Relationship between target flag
and car type
- sports cars are at a high risk of being involved in car accidents
distribution of target by education
- the greatest proportion of those involved in accidents were students in high school
Relationship between target flag and job
- blue collar guys are more prone to accidents
Distribution of numeric variables
- the following are density plots for variables that have been log transformed
numeric_vars <- out_new |>
select_if(is.numeric) |>
select(-index) |>
mutate(target_flag=factor(target_flag,levels=c("0","1"))) |>
pivot_longer(!target_flag, names_to = "metric", values_to = "value")
# Density plot
numeric_vars %>%
ggplot(mapping = aes(x = value, color = target_flag)) +
geom_density() +
scale_x_log10() +
labs(color = "") +
theme(legend.position = "top") +
facet_wrap(~ metric, scales = "free")
# Use ROc_AUC to determine how well each numeric predictor
# would sway opinions
numeric_vars %>%
group_by(metric) %>%
roc_auc(target_flag, value, event_level = "second") %>%
mutate(metric = fct_reorder(metric, .estimate)) %>%
ggplot(mapping = aes(x = .estimate, y = metric)) +
geom_point() +
geom_vline(aes(xintercept = .5)) +
labs(
x = "AUC estimates of crashing",
title = "How predictive is each numeric predictor by itself?",
subtitle = ">.5 means positively influences crashing and <.5 means negatively influences crashing"
)
-
MVR_PTS
is greater than .5 hence if you get lots of traffic tickets you tend to get into more crashes -
TRAVTIME
is greater than .5 hence long drives to work usually suggest greater risk -
OLD CLAIM
is greater tha .5 suggesting also that if your total payout over the past five years was high ,this suggests future payouts will be high -
claim_freq
is greater than .5 also suggesting that the more claims you filled in the past the more you are likely to file in the future
Modeling
Specifying a Xgboost model
# Stratified split based on opinion ban
auto_split<-out_new |>
mutate(target_flag=as.factor(target_flag))|>
initial_split(strata = target_flag, prop = 0.7)
# Obtain train and test sets
train <- training(auto_split)
test <- testing(auto_split)
# Print out observations in each category
glue(
'The training set has {nrow(train)} observations \n',
'The testing set has {nrow(test)} observations'
)
#> The training set has 5712 observations
#> The testing set has 2449 observations
10 Fold cross validation
train_folds <- vfold_cv(data = train, v = 10)
feature engineering entails reformatting predictor values to make them easier for a model to use effectively. The following transformation steps will be done before refining the model further down the line:
prep_juice <- function(recipe){
recipe |>
prep() |>
juice()
}
# Data preprocessing with recipes
boost_recipe <- recipe(target_flag ~., data=train) |>
step_select(!target_amt) |>
step_impute_bag(all_numeric_predictors())|>#impute numerical data
step_impute_mode(all_nominal_predictors())|>#impute nominal data
step_YeoJohnson(all_numeric_predictors())|># approximate near normal distributions (optional here)

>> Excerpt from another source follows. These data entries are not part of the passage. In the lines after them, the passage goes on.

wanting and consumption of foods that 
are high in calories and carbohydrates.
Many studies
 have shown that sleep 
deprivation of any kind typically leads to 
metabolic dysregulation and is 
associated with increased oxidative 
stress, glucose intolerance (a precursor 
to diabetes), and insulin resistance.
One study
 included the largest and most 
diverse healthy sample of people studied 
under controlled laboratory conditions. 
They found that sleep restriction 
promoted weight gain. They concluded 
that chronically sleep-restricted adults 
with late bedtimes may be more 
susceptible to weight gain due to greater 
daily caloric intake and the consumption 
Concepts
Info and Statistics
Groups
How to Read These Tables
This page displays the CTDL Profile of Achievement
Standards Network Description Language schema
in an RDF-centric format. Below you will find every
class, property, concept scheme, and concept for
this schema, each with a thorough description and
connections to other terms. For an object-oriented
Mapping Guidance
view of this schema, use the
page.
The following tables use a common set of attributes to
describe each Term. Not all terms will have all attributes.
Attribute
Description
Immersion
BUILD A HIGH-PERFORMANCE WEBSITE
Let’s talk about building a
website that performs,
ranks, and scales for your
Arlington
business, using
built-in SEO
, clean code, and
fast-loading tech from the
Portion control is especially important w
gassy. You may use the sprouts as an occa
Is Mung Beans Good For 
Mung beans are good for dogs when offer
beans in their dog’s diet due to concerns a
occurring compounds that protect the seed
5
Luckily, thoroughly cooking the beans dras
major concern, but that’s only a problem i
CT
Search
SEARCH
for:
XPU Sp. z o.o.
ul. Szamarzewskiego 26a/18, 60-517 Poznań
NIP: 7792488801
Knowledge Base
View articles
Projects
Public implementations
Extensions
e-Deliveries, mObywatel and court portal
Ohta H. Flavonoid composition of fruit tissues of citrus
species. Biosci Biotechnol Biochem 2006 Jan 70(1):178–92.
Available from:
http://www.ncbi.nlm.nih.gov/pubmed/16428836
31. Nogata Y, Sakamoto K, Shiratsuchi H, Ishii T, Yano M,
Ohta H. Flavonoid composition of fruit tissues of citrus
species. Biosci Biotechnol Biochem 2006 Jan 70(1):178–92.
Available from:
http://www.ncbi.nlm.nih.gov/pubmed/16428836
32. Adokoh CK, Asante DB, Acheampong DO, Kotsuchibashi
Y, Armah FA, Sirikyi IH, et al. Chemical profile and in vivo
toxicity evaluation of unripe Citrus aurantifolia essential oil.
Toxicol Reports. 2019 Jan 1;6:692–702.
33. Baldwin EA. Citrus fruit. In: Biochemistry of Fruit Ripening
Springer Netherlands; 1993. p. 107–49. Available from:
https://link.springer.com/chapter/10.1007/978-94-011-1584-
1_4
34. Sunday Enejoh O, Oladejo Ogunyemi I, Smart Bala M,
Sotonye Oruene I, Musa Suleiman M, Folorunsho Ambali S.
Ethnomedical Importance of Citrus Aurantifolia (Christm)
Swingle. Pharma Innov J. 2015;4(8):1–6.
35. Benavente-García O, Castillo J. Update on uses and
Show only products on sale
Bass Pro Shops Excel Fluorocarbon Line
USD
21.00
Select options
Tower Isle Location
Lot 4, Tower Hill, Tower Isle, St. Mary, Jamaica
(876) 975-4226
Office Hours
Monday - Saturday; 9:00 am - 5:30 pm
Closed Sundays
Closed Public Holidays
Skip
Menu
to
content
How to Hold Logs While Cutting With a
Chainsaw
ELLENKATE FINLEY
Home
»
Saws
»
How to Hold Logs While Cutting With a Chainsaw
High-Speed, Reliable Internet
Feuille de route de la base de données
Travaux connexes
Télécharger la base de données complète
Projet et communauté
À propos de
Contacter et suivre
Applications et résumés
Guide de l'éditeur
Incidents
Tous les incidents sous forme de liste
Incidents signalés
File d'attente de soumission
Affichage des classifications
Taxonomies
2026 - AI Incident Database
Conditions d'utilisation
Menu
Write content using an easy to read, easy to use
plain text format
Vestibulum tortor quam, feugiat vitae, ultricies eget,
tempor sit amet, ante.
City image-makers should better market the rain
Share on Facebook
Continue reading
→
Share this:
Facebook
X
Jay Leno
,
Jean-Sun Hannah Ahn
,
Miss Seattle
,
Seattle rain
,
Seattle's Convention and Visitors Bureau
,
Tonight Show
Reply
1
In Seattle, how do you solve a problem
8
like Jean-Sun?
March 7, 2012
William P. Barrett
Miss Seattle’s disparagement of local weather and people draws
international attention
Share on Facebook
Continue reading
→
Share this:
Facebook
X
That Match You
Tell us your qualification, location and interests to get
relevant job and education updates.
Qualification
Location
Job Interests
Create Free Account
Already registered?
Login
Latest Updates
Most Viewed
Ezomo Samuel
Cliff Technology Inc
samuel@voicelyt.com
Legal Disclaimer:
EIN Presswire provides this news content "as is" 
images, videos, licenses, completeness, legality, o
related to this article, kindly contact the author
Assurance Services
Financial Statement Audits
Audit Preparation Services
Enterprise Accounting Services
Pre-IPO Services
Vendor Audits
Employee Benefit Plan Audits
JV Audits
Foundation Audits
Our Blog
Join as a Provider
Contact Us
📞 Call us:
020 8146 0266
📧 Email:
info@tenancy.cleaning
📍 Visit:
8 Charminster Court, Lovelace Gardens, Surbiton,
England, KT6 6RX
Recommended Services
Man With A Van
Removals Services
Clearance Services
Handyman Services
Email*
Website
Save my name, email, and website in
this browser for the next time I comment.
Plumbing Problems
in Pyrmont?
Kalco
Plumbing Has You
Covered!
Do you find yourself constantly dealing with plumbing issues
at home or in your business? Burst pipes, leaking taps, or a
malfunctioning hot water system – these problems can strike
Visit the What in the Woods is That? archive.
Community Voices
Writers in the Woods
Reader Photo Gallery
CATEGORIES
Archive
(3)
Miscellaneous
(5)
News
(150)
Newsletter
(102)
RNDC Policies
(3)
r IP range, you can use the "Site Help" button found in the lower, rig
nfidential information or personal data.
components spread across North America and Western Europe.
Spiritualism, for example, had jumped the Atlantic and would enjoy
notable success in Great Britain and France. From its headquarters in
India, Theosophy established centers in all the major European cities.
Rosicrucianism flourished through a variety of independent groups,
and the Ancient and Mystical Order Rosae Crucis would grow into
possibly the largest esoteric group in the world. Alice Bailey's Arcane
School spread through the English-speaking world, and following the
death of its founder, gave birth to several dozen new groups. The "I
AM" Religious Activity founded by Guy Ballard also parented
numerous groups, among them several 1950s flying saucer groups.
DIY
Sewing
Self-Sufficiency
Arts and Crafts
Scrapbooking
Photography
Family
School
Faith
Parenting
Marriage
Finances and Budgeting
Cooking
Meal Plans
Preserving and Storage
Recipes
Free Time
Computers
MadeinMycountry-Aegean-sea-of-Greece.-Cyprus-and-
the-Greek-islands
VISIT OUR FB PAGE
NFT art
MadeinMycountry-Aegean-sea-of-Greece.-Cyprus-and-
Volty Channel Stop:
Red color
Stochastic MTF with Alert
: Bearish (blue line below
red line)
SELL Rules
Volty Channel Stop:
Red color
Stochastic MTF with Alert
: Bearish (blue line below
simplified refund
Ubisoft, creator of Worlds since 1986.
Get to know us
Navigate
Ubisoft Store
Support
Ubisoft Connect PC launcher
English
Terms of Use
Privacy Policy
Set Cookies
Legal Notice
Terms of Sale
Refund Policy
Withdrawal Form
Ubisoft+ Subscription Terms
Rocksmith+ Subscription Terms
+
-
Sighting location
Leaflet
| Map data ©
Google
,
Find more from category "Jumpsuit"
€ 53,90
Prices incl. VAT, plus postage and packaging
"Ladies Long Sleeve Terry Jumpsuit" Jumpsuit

step_normalize(all_numeric_predictors())|># center and scale numerical vars
step_dummy(all_nominal_predictors(), -all_outcomes(), one_hot = TRUE)|># keep ref levels with one hot
step_nzv(all_numeric_predictors())|># remove numeric vars that have zero variance (single unique value)
step_corr(all_predictors(), threshold = 0.5, method = 'spearman')|># address collinearity
themis::step_smote(target_flag) # rebalance the dataset based on the response variable
Create boosted tree model specification
boost_spec <- boost_tree(
mtry = tune(),
trees = tune(),
#min_n = tune(),
#tree_depth = tune(),
learn_rate = 0.01,
#loss_reduction = tune(),
#sample_size = tune(),
#stop_iter = tune()
) |>
set_engine("xgboost") |>
set_mode("classification")
# Bind recipe and model specification together
boost_wf <- workflow() |>
add_recipe(boost_recipe) |>
add_model(boost_spec)
# Print workflow
boost_wf
#> ══ Workflow ════════════════════════════════════════════════════════════════════
#> Preprocessor: Recipe
#> Model: boost_tree()
#>
#> ── Preprocessor ────────────────────────────────────────────────────────────────
#> 9 Recipe Steps
#>
#> • step_select()
#> • step_impute_bag()
#> • step_impute_mode()
#> • step_YeoJohnson()
#> • step_normalize()
#> • step_dummy()
#> • step_nzv()
#> • step_corr()
#> • step_downsample()
#>
#> ── Model ───────────────────────────────────────────────────────────────────────
#> Boosted Tree Model Specification (classification)
#>
#> Main Arguments:
#> mtry = tune()
#> trees = tune()
#> learn_rate = 0.01
#>
#> Computational engine: xgboost
doParallel::registerDoParallel()
set.seed(2056)
# Evaluation metrics during tuning
eval_metrics <- metric_set(mn_log_loss, accuracy)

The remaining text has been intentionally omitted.